## DATA SHOWN:
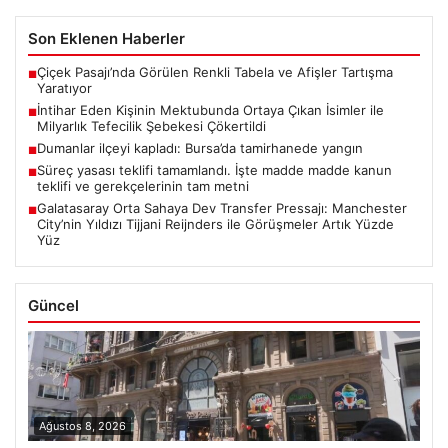
Son Eklenen Haberler
Çiçek Pasajı’nda Görülen Renkli Tabela ve Afişler Tartışma
■
Yaratıyor
İntihar Eden Kişinin Mektubunda Ortaya Çıkan İsimler ile
■
Milyarlık Tefecilik Şebekesi Çökertildi
Dumanlar ilçeyi kapladı: Bursa’da tamirhanede yangın
■
Süreç yasası teklifi tamamlandı. İşte madde madde kanun
■
teklifi ve gerekçelerinin tam metni
Galatasaray Orta Sahaya Dev Transfer Pressajı: Manchester
■
City’nin Yıldızı Tijjani Reijnders ile Görüşmeler Artık Yüzde
Yüz
Güncel
Ağustos 8, 2026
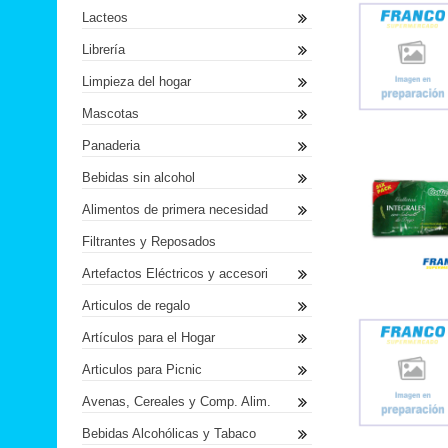
Lacteos
Librería
Limpieza del hogar
Mascotas
Panaderia
Bebidas sin alcohol
Alimentos de primera necesidad
Filtrantes y Reposados
Artefactos Eléctricos y accesori
Articulos de regalo
Artículos para el Hogar
Articulos para Picnic
Avenas, Cereales y Comp. Alim.
Bebidas Alcohólicas y Tabaco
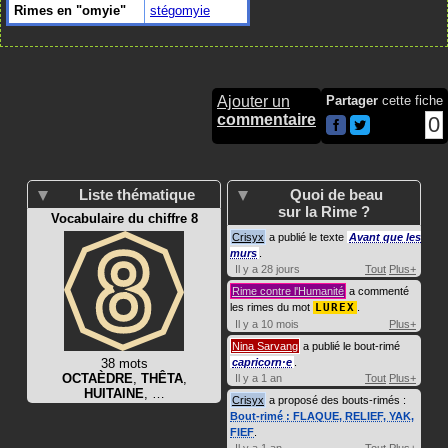
Rimes en "omyie"
stégomyie
Ajouter un
Partager
cette fiche
commentaire
0
Liste thématique
Quoi de beau
sur la Rime ?
Vocabulaire du chiffre 8
Crisyx
a publié le texte
Avant que les
murs
.
Il y a 28 jours
Tout
Plus+
Rime contre l'Humanité
a commenté
les rimes du mot
LUREX
.
Il y a 10 mois
Plus+
Nina Sarvang
a publié le bout-rimé
38 mots
capricorn·e
.
OCTAÈDRE
,
THÊTA
,
Il y a 1 an
Tout
Plus+
HUITAINE
, …
Crisyx
a proposé des bouts-rimés :
Bout-rimé : FLAQUE, RELIEF, YAK,
FIEF
.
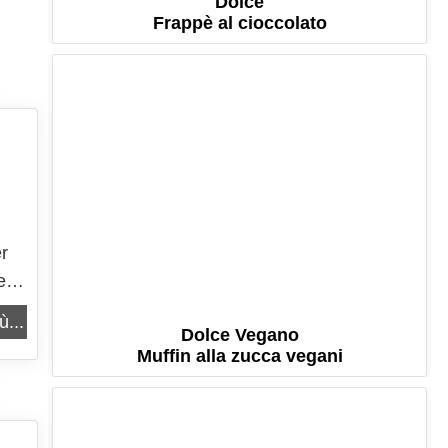
Dolce
Frappè al cioccolato
er
e è
ù...
Dolce Vegano
Muffin alla zucca vegani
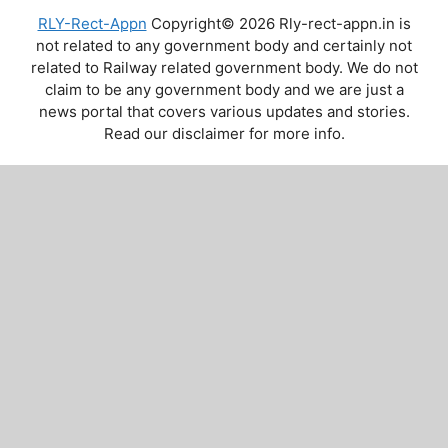
RLY-Rect-Appn
Copyright© 2026 Rly-rect-appn.in is
not related to any government body and certainly not
related to Railway related government body. We do not
claim to be any government body and we are just a
news portal that covers various updates and stories.
Read our disclaimer for more info.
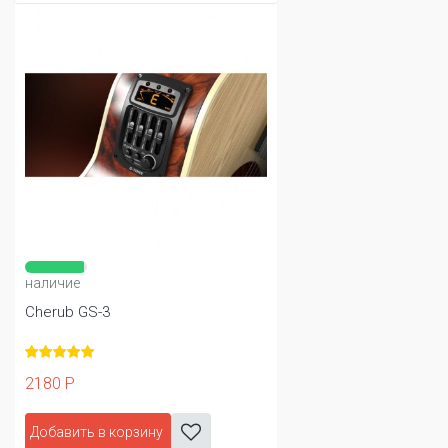
наличие
Cherub GS-3
2180 Р
Добавить в корзину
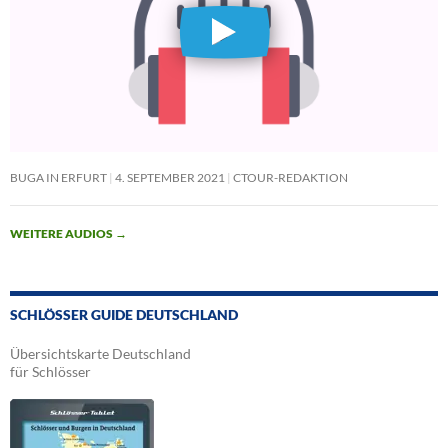
BUGA IN ERFURT
4. SEPTEMBER 2021
CTOUR-REDAKTION
WEITERE AUDIOS
→
SCHLÖSSER GUIDE DEUTSCHLAND
Übersichtskarte Deutschland
für Schlösser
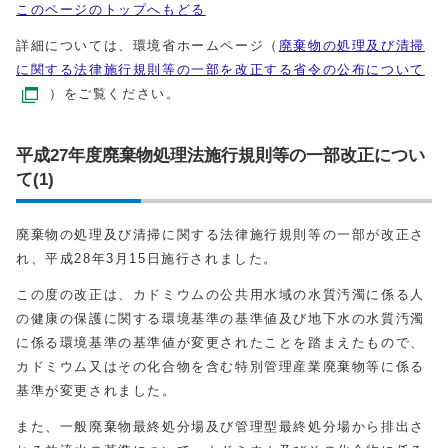
このページのトップへもどる
詳細については、環境省ホームページ（
廃棄物の処理及び清掃
に関する法律施行規則等の一部を改正する省令の公布について
）をご覧ください。
平成27年度廃棄物処理法施行規則等の一部改正につい
て(1)
廃棄物の処理及び清掃に関する法律施行規則等の一部が改正さ
れ、平成28年3月15日施行されました。
この度の改正は、カドミウムの公共用水域の水質汚濁に係る人
の健康の保護に関する環境基準の基準値及び地下水の水質汚濁
に係る環境基準の基準値が変更されたことを踏まえたもので、
カドミウム又はその化合物を含む特別管理産業廃棄物等に係る
基準が変更されました。
また、一般廃棄物最終処分場及び管理型最終処分場から排出さ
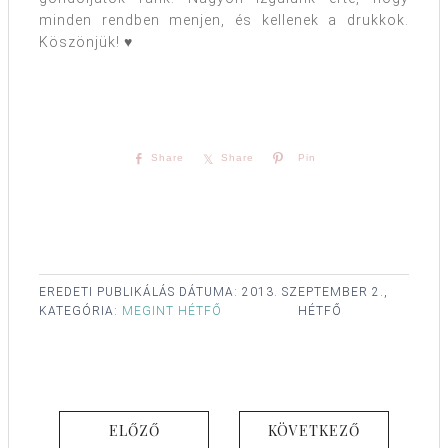
minden rendben menjen, és kellenek a drukkok.
Köszönjük! ♥
Share
Share
Pin
EREDETI PUBLIKÁLÁS DÁTUMA:
2013. SZEPTEMBER 2.,
KATEGÓRIA:
MEGINT HÉTFŐ
HÉTFŐ
ELŐZŐ
KÖVETKEZŐ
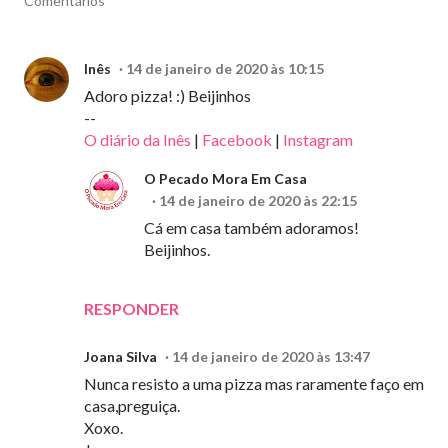
Comentários
Inês
14 de janeiro de 2020 às 10:15
Adoro pizza! :) Beijinhos
--
O diário da Inês
|
Facebook
|
Instagram
O Pecado Mora Em Casa
14 de janeiro de 2020 às 22:15
Cá em casa também adoramos!
Beijinhos.
RESPONDER
Joana Silva
14 de janeiro de 2020 às 13:47
Nunca resisto a uma pizza mas raramente faço em
casa,preguiça.
Xoxo.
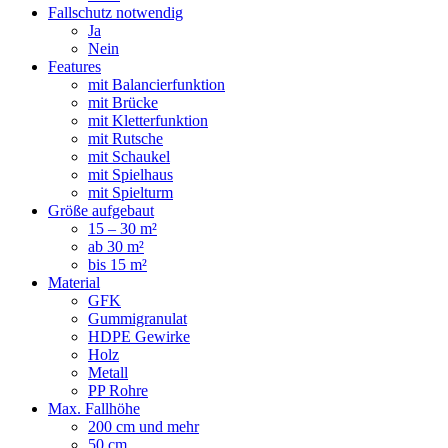
Fallschutz notwendig
Ja
Nein
Features
mit Balancierfunktion
mit Brücke
mit Kletterfunktion
mit Rutsche
mit Schaukel
mit Spielhaus
mit Spielturm
Größe aufgebaut
15 – 30 m²
ab 30 m²
bis 15 m²
Material
GFK
Gummigranulat
HDPE Gewirke
Holz
Metall
PP Rohre
Max. Fallhöhe
200 cm und mehr
50 cm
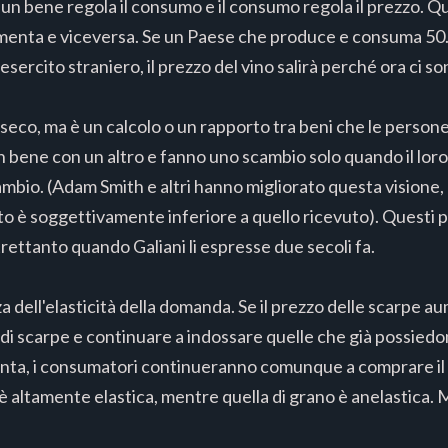
i un bene regola il consumo e il consumo regola il prezzo. Q
enta e viceversa. Se un Paese che produce e consuma 50.00
ercito straniero, il prezzo del vino salirà perché ora ci s
nseco, ma è un calcolo o un rapporto tra beni che le persone
 bene con un altro e fanno uno scambio solo quando il loro 
ambio. (Adam Smith e altri hanno migliorato questa vision
to è soggettivamente inferiore a quello ricevuto). Questi p
rettanto quando Galiani li espresse due secoli fa.
a dell'elasticità della domanda. Se il prezzo delle scarpe 
 di scarpe e continuare a indossare quelle che già possiedo
enta, i consumatori continueranno comunque a comprare il
è altamente elastica, mentre quella di grano è anelastica.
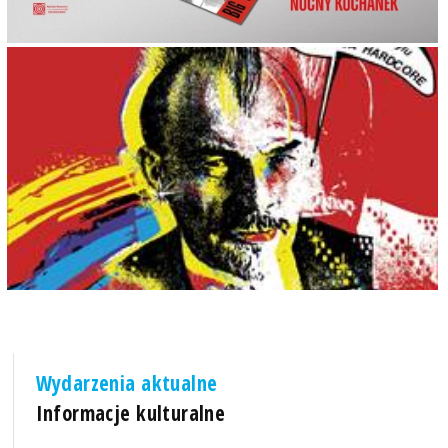
Wydarzenia aktualne
Informacje kulturalne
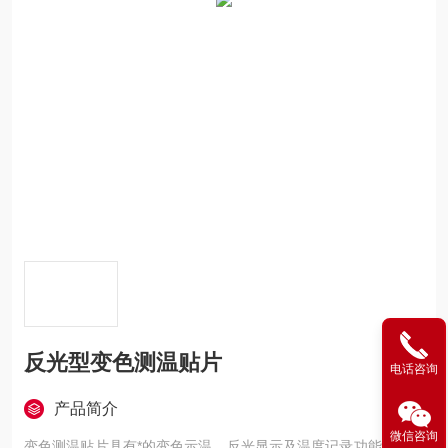
反光型变色测温贴片
电话咨询
产品简介
微信咨询
变色测温贴片具有*的变色示温、反光显示及温度记录功能，自身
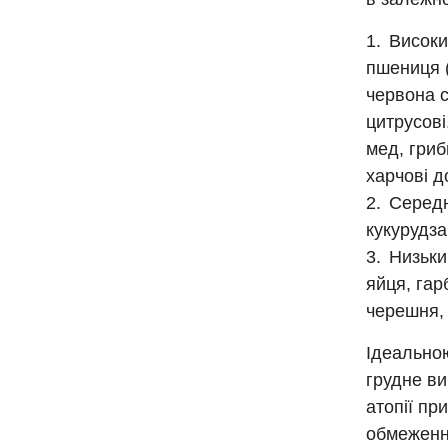
Високий
пшениця (
червона с
цитрусові
мед, гриб
харчові д
Середн
кукурудза
Низьки
яйця, гар
черешня, 
Ідеальною
грудне ви
атопії пр
обмеження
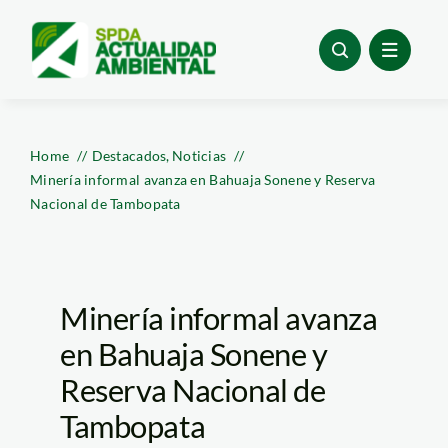
Skip
to
content
Home
Destacados
Noticias
Minería informal avanza en Bahuaja Sonene y Reserva
Nacional de Tambopata
Minería informal avanza
en Bahuaja Sonene y
Reserva Nacional de
Tambopata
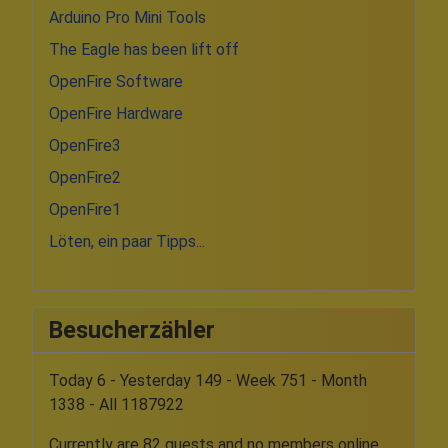
Arduino Pro Mini Tools
The Eagle has been lift off
OpenFire Software
OpenFire Hardware
OpenFire3
OpenFire2
OpenFire1
Löten, ein paar Tipps...
Besucherzähler
Today 6 - Yesterday 149 - Week 751 - Month
1338 - All 1187922
Currently are 82 guests and no members online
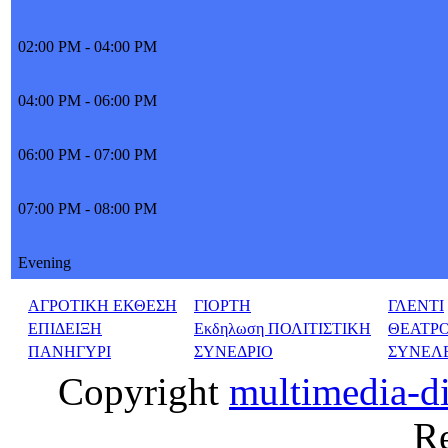
02:00 PM - 04:00 PM
04:00 PM - 06:00 PM
06:00 PM - 07:00 PM
07:00 PM - 08:00 PM
Evening
ΑΓΡΟΤΙΚΗ ΕΚΘΕΣΗ
ΓΙΟΡΤΗ
ΓΛΕΝΤΙ
ΕΠΙΔΕΙΞΗ
Εκδηλωση ΠΟΛΙΤΙΣΤΙΚΗ
ΘΕΑΤΡ
ΠΑΝΗΓΥΡΙ
ΣΥΝΕΔΡΙΟ
ΣΥΝΕΛ
Copyright
multimedia-d
Re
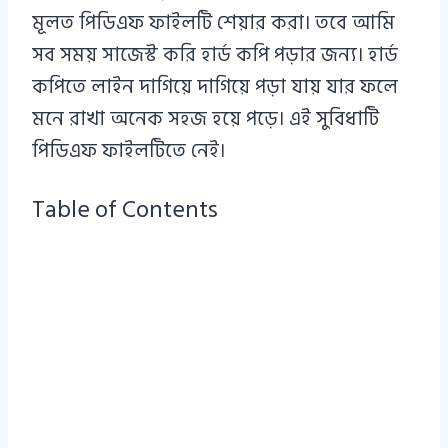
মূলত পিডিএফ ফাইলটি শেয়ার করা। তবে আমি
সব সময় সাজেস্ট করি হার্ড কপি পড়ার জন্য। হার্ড
কপিতে লাইন দাগিয়ে দাগিয়ে পড়া যায় যার ফলে
মনে রাখা অনেক সহজ হয়ে পড়ে। এই সুবিধাটি
পিডিএফ ফাইলটিতে নেই।
Table of Contents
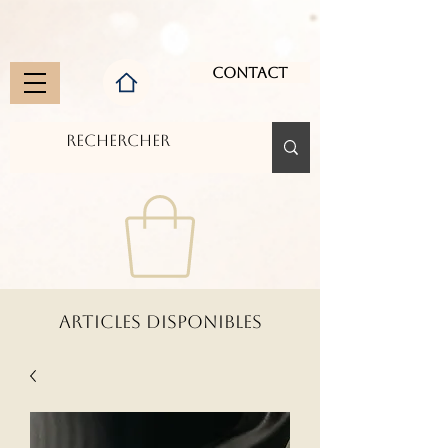
Contact
ARTICLES DISPONIBLES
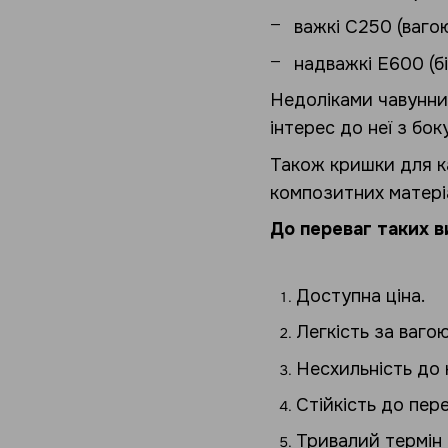
важкі С250 (вагою
надважкі Е600 (б
Недоліками чавунних
інтерес до неї з бо
Також кришки для ка
композитних матеріа
До переваг таких в
Доступна ціна.
Легкість за вагою
Несхильність до к
Стійкість до пер
Тривалий термін 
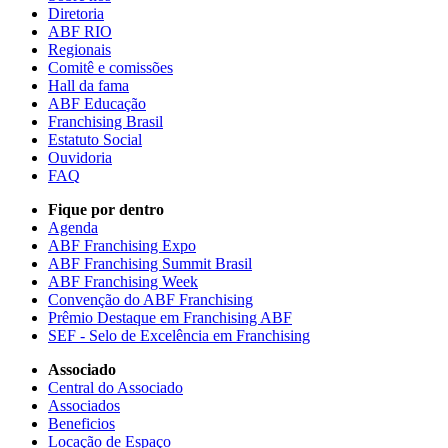
Diretoria
ABF RIO
Regionais
Comitê e comissões
Hall da fama
ABF Educação
Franchising Brasil
Estatuto Social
Ouvidoria
FAQ
Fique por dentro
Agenda
ABF Franchising Expo
ABF Franchising Summit Brasil
ABF Franchising Week
Convenção do ABF Franchising
Prêmio Destaque em Franchising ABF
SEF - Selo de Excelência em Franchising
Associado
Central do Associado
Associados
Beneficios
Locação de Espaço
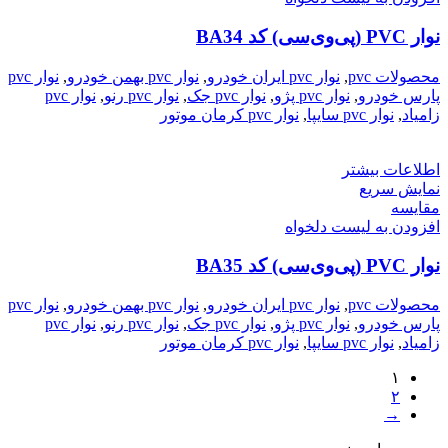
نوار PVC (پی‌وی‌سی) کد BA34
محصولات pvc
,
نوار pvc ایران خودرو
,
نوار pvc بهمن خودرو
,
نوار pvc
پارس خودرو
,
نوار pvc پژو
,
نوار pvc جک
,
نوار pvc رنو
,
نوار pvc
زامیاد
,
نوار pvc سایپا
,
نوار pvc کرمان موتور
اطلاعات بیشتر
نمایش سریع
مقایسه
افزودن به لیست دلخواه
نوار PVC (پی‌وی‌سی) کد BA35
محصولات pvc
,
نوار pvc ایران خودرو
,
نوار pvc بهمن خودرو
,
نوار pvc
پارس خودرو
,
نوار pvc پژو
,
نوار pvc جک
,
نوار pvc رنو
,
نوار pvc
زامیاد
,
نوار pvc سایپا
,
نوار pvc کرمان موتور
۱
۲
→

## PROBLEM:
Please output the listing above exactly from its first line through the line with "Bebidas sin alcohol", both included, and nothing beyond that line. Omit pictures.

## ANSWER TO THIS EXERCISE:
Son Eklenen Haberler
Çiçek Pasajı’nda Görülen Renkli Tabela ve Afişler Tartışma
■
Yaratıyor
İntihar Eden Kişinin Mektubunda Ortaya Çıkan İsimler ile
■
Milyarlık Tefecilik Şebekesi Çökertildi
Dumanlar ilçeyi kapladı: Bursa’da tamirhanede yangın
■
Süreç yasası teklifi tamamlandı. İşte madde madde kanun
■
teklifi ve gerekçelerinin tam metni
Galatasaray Orta Sahaya Dev Transfer Pressajı: Manchester
■
City’nin Yıldızı Tijjani Reijnders ile Görüşmeler Artık Yüzde
Yüz
Güncel
Ağustos 8, 2026
Lacteos
Librería
Limpieza del hogar
Mascotas
Panaderia
Bebidas sin alcohol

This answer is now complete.